┌─ Records to use

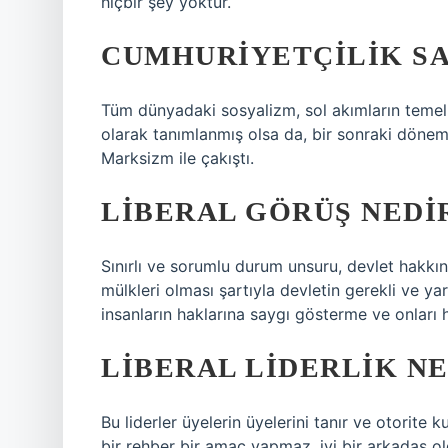
hiçbir şey yoktur.
CUMHURIYETÇILIK SA
Tüm dünyadaki sosyalizm, sol akımların temel i
olarak tanımlanmış olsa da, bir sonraki dön
Marksizm ile çakıştı.
LIBERAL GÖRÜŞ NEDI
Sınırlı ve sorumlu durum unsuru, devlet hakkında 
mülkleri olması şartıyla devletin gerekli ve y
insanların haklarına saygı gösterme ve onları 
LIBERAL LIDERLIK NE
Bu liderler üyelerin üyelerini tanır ve otorite k
bir rehber bir amaç yapmaz, iyi bir arkadaş 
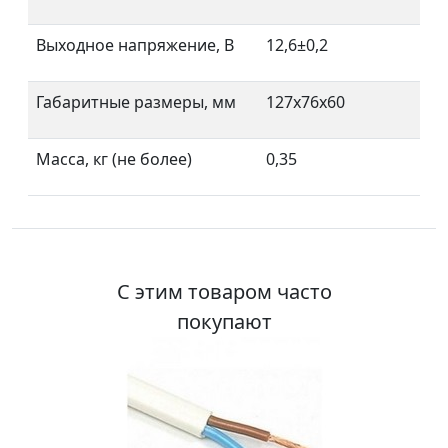
Выходное напряжение, В
12,6±0,2
Габаритные размеры, мм
127x76x60
Масса, кг (не более)
0,35
С этим товаром часто
покупают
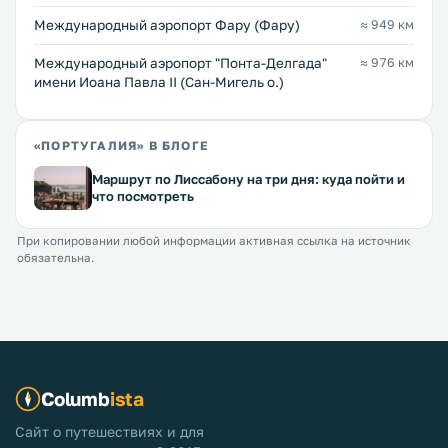
Международный аэропорт Фару (Фару)
≈ 949 км
Международный аэропорт "Понта-Делгада"
≈ 976 км
имени Иоана Павла II (Сан-Мигель о.)
«ПОРТУГАЛИЯ» В БЛОГЕ
Маршрут по Лиссабону на три дня: куда пойти и
что посмотреть
При копировании любой информации активная ссылка на источник
обязательна.
Columb
ista
Сайт о путешествиях и для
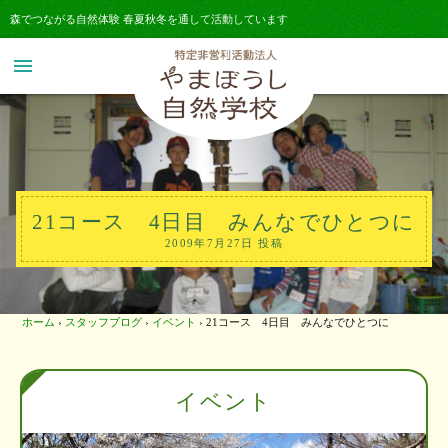
森でつながる自然体験 春夏秋冬を通して活動しています
menu
21コース 4日目 みんなでひとつに
2009年7月27日 投稿
ホーム
›
スタッフブログ
›
イベント
›
21コース 4日目 みんなでひとつに
イベント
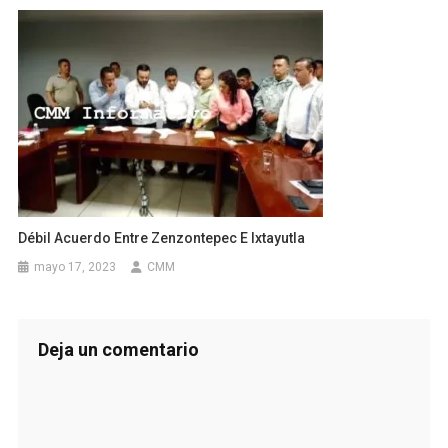
Débil Acuerdo Entre Zenzontepec E Ixtayutla
mayo 17, 2023
CMM
Deja un comentario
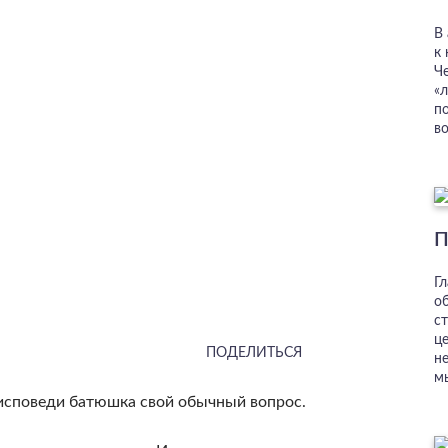
В
к
Ч
«л
п
во
П
Г
о
ст
ц
ПОДЕЛИТЬСЯ
н
м
 исповеди батюшка свой обычный вопрос.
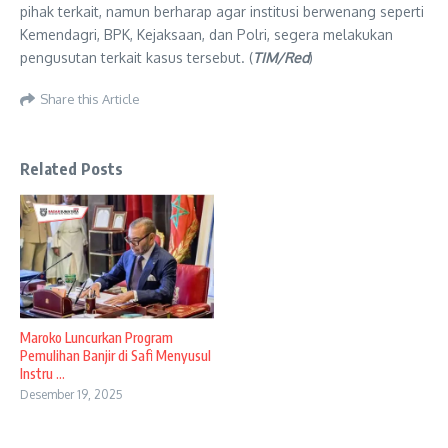
pihak terkait, namun berharap agar institusi berwenang seperti
Kemendagri, BPK, Kejaksaan, dan Polri, segera melakukan
pengusutan terkait kasus tersebut. (
TIM/Red
)
Share this Article
Related Posts
Maroko Luncurkan Program
Pemulihan Banjir di Safi Menyusul
Instru ...
Desember 19, 2025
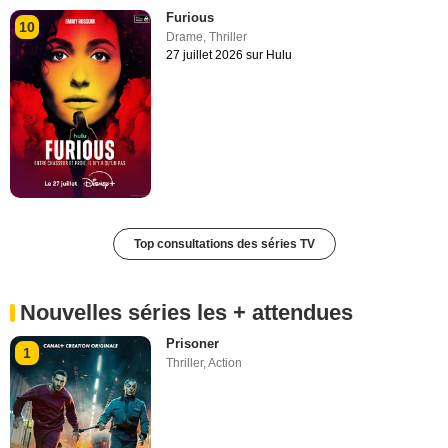
Furious
10
Drame
,
Thriller
27 juillet 2026 sur Hulu
Top consultations des séries TV
Nouvelles séries les + attendues
Prisoner
1
Thriller
,
Action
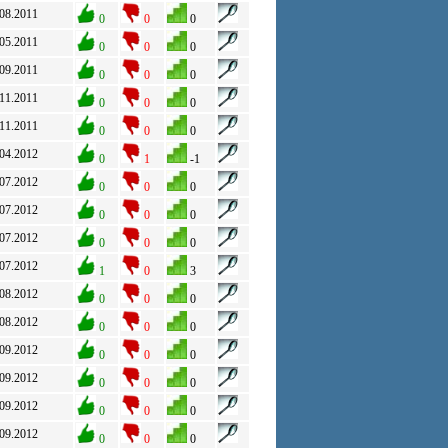
.08.2011
0
0
0
.05.2011
0
0
0
.09.2011
0
0
0
.11.2011
0
0
0
.11.2011
0
0
0
.04.2012
0
1
-1
.07.2012
0
0
0
.07.2012
0
0
0
.07.2012
0
0
0
.07.2012
1
0
3
.08.2012
0
0
0
.08.2012
0
0
0
.09.2012
0
0
0
.09.2012
0
0
0
.09.2012
0
0
0
.09.2012
0
0
0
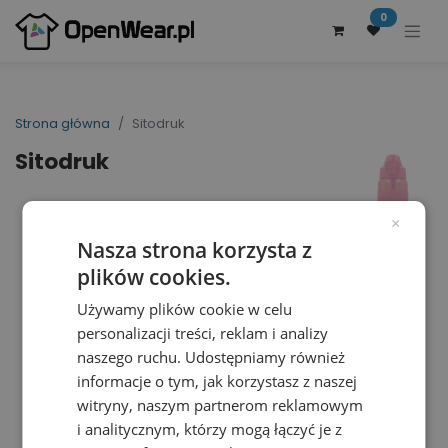
0
Strona główna
Sitodruk
Sitodruk
×
Nasza strona korzysta z
plików cookies.
Używamy plików cookie w celu
personalizacji treści, reklam i analizy
naszego ruchu. Udostępniamy również
informacje o tym, jak korzystasz z naszej
witryny, naszym partnerom reklamowym
i analitycznym, którzy mogą łączyć je z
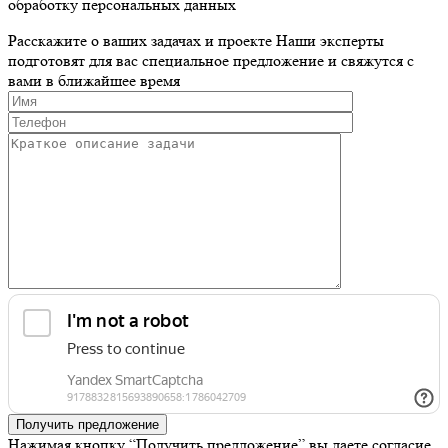
обработку персональных данных
Расскажите о ваших задачах и проекте
Наши эксперты
подготовят для вас специальное предложение и свяжутся с
вами в ближайшее время
Получить предложение
Нажимая кнопку “Получить предложение” вы даете согласие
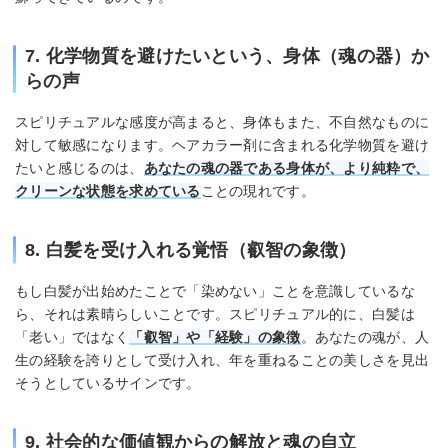
7. 化学物質を避けたいという、身体（魂の器）か
らの声
スピリチュアルな感度が高まると、身体もまた、不自然なものに
対して敏感になります。ヘアカラー剤に含まれる化学物質を避け
たいと感じるのは、
あなたの魂の器である身体が、より純粋で、
クリーンな状態を求めている
ことの現れです。
8. 白髪を受け入れる覚悟（叡智の象徴）
もし白髪が出始めたことで「染めない」ことを意識しているな
ら、それは素晴らしいことです。スピリチュアル的に、白髪は
「老い」ではなく
「叡智」や「経験」の象徴
。あなたの魂が、人
生の経験を誇りとして受け入れ、年を重ねることの美しさを見出
そうとしているサインです。
9. 社会的な価値観からの解放と魂の自立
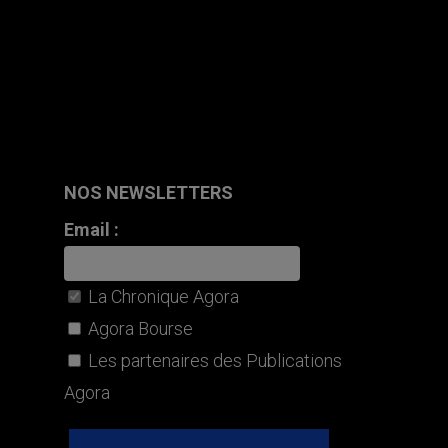
NOS NEWSLETTERS
Email :
La Chronique Agora
Agora Bourse
Les partenaires des Publications
Agora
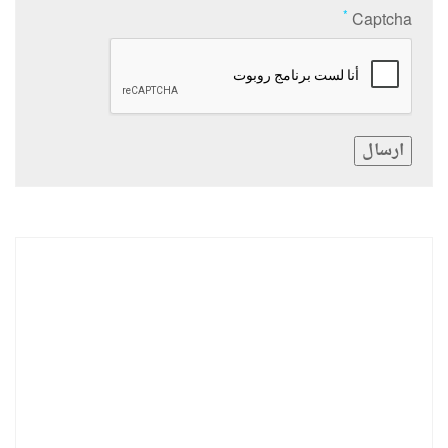
*
Captcha
ارسال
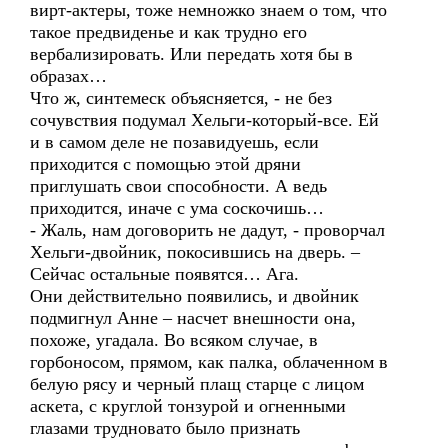
вирт-актеры, тоже немножко знаем о том, что
такое предвиденье и как трудно его
вербализировать. Или передать хотя бы в
образах…
Что ж, синтемеск объясняется, - не без
сочувствия подумал Хельги-который-все. Ей
и в самом деле не позавидуешь, если
приходится с помощью этой дряни
приглушать свои способности. А ведь
приходится, иначе с ума соскочишь…
- Жаль, нам договорить не дадут, - проворчал
Хельги-двойник, покосившись на дверь. –
Сейчас остальные появятся… Ага.
Они действительно появились, и двойник
подмигнул Анне – насчет внешности она,
похоже, угадала. Во всяком случае, в
горбоносом, прямом, как палка, облаченном в
белую рясу и черный плащ старце с лицом
аскета, с круглой тонзурой и огненными
глазами трудновато было признать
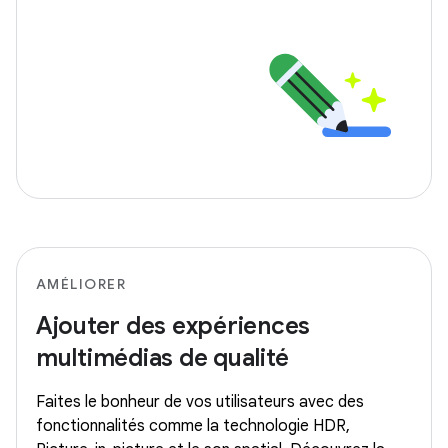
AMÉLIORER
Ajouter des expériences
multimédias de qualité
Faites le bonheur de vos utilisateurs avec des
fonctionnalités comme la technologie HDR,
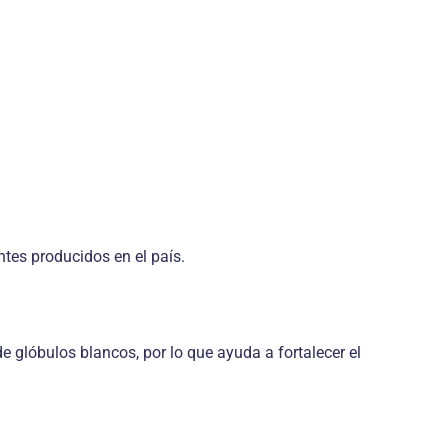
ntes producidos en el país.
 glóbulos blancos, por lo que ayuda a fortalecer el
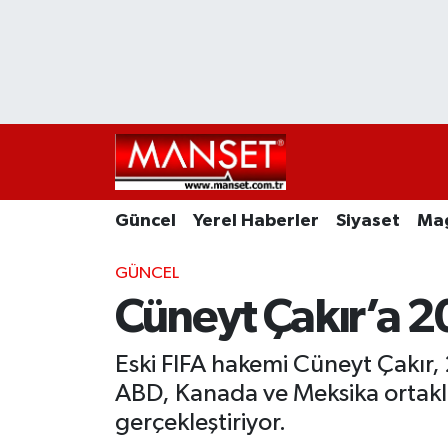
Ekonomi
Güncel
Nöbetçi Eczaneler
Kültür Sanat
Yerel Haberler
Hava Durumu
Magazin
Siyaset
Namaz Vakitleri
Güncel
Yerel Haberler
Siyaset
Ma
Sağlık
Magazin
Trafik Durumu
GÜNCEL
Spor
Spor
Süper Lig Puan Durumu ve Fikstür
Cüneyt Çakır’a 2
İletişim
Sağlık
Tüm Manşetler
Eski FIFA hakemi Cüneyt Çakır,
Künye
Eğitim
Son Dakika Haberleri
ABD, Kanada ve Meksika ortaklı
gerçekleştiriyor.
www.manset.com.tr
Teknoloji
Haber Arşivi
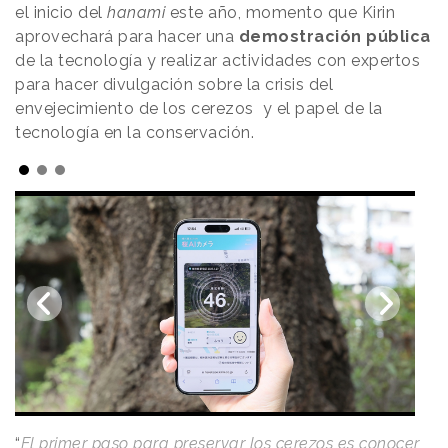
el inicio del
hanami
este año, momento que Kirin
aprovechará para hacer una
demostración pública
de la tecnología y realizar actividades con expertos
para hacer divulgación sobre la crisis del
envejecimiento de los cerezos y el papel de la
tecnología en la conservación.
“
El primer paso para preservar los cerezos es conocer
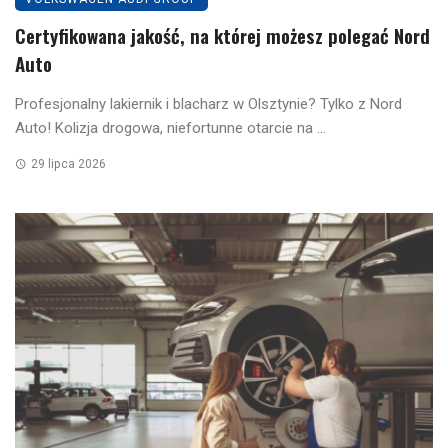
Certyfikowana jakość, na której możesz polegać Nord
Auto
Profesjonalny lakiernik i blacharz w Olsztynie? Tylko z Nord
Auto! Kolizja drogowa, niefortunne otarcie na ...
29 lipca 2026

└─

= What to produce =
Set down word for word the lines from the first entry through the line with "LIBERAL LIDERLIK NE", both included, omitting pictures.

= Exercise response =
hiçbir şey yoktur.
CUMHURIYETÇILIK SA
Tüm dünyadaki sosyalizm, sol akımların temel i
olarak tanımlanmış olsa da, bir sonraki dön
Marksizm ile çakıştı.
LIBERAL GÖRÜŞ NEDI
Sınırlı ve sorumlu durum unsuru, devlet hakkında 
mülkleri olması şartıyla devletin gerekli ve y
insanların haklarına saygı gösterme ve onları 
LIBERAL LIDERLIK NE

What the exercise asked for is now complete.